Instructional Promotional Offer

            So, I’m just finishing up my last polish of Ex-Isle, which means no real post this week. Sorry.
            However…  My publisher, Crown, just started a promotion for my new book, The Fold, (out in hardcover two months from today).  Pre-order the book now from your favorite local store (if you haven’t already), enter your info over at my other website, and you’ll get a free galley copy, one of the early, unedited trade paperbacks that was sent out to reviewers, some book stores, and so on.
            What does this mean for you, reader of the ranty blog?
            It means you’ve got a chance to see an earlier draft (the first layout, essentially) and the final novel side by side.  You can read the book, then go through the earlier version and find all the places my editor and I changed things. Every tweakand adjustment as we prepared the book to go to the printer.  And there are a lot of them, so it’s a worthwhile exercise. And all it costs you is… well, pre-ordering the book.

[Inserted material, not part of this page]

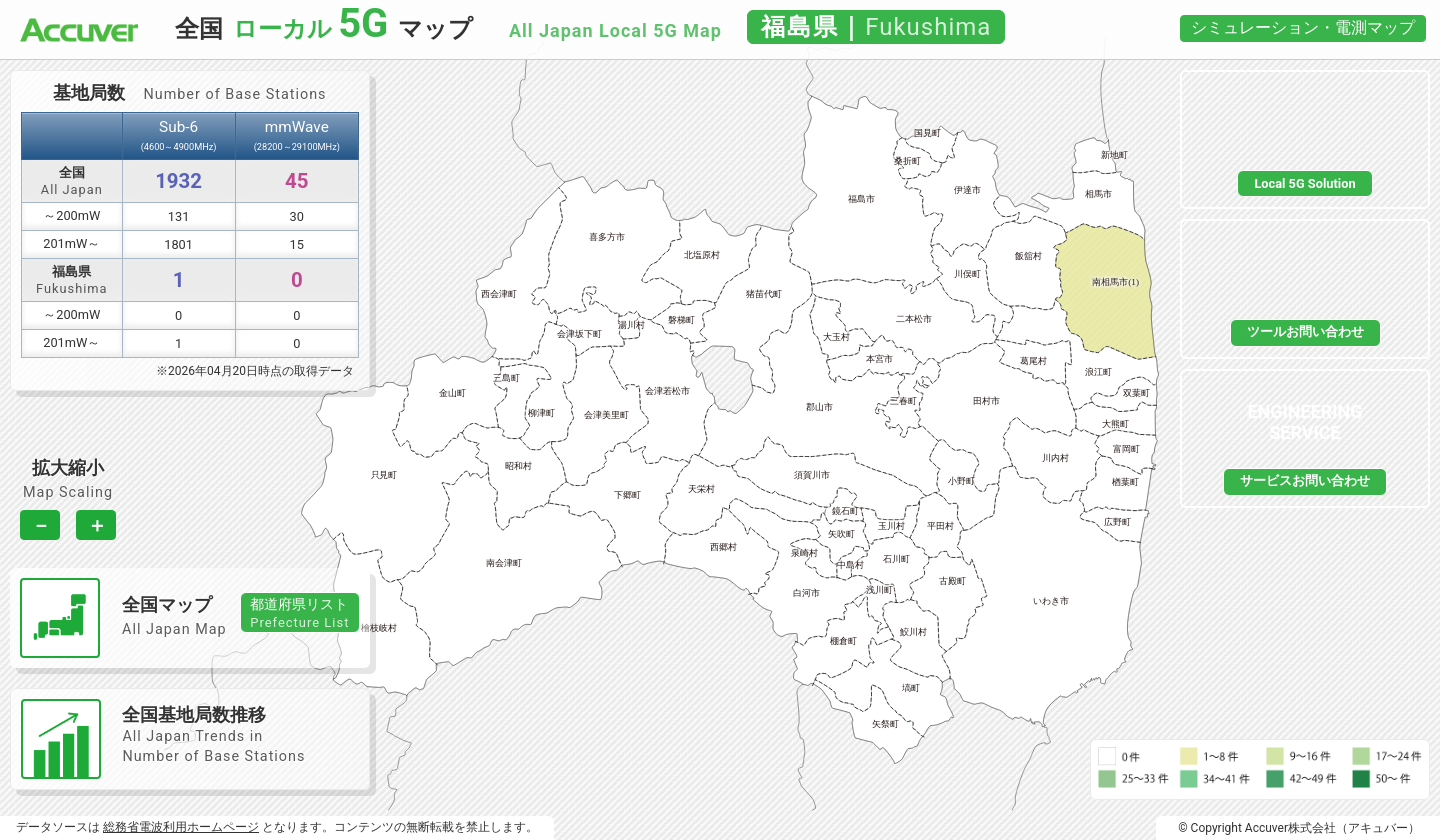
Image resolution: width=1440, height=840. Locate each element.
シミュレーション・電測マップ (1303, 27)
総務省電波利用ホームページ (181, 827)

            And heads up—there are only about a hundred or so galley copies available for this, and I think over a dozen of them have been claimed since this promotion started yesterday.  Also, just because it needs to be said… you can’t “pre-order” the book once it comes out.  So there is a time issue involved here.
            Finally, for the record, I’m doing signings at Mysterious Galaxy in San Diego, Dark Delicacies in Los Angeles, and Borderlands Books in San Francisco.  So pre-order your book from them and then come back so I can scribble in it.
            And next week… back to our regularly scheduled ranting.
            Until then, as the Trickster would say, write, write, WRITE!